▶ [WORK ITEM]:
Track down each line below containing the string "Paris" and copy it.

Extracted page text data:
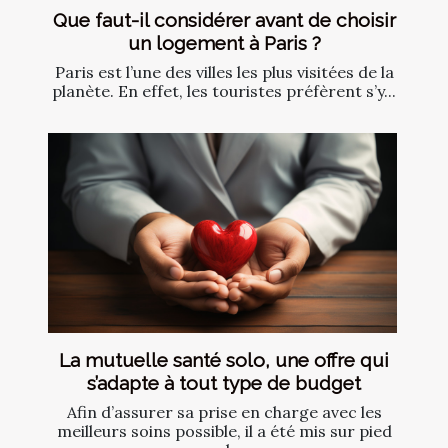
Que faut-il considérer avant de choisir
un logement à Paris ?
Paris est l’une des villes les plus visitées de la
planète. En effet, les touristes préfèrent s’y...
La mutuelle santé solo, une offre qui
s’adapte à tout type de budget
Afin d’assurer sa prise en charge avec les
meilleurs soins possible, il a été mis sur pied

▶ [PROBLEM SOLUTION]:
un logement à Paris ?
Paris est l’une des villes les plus visitées de la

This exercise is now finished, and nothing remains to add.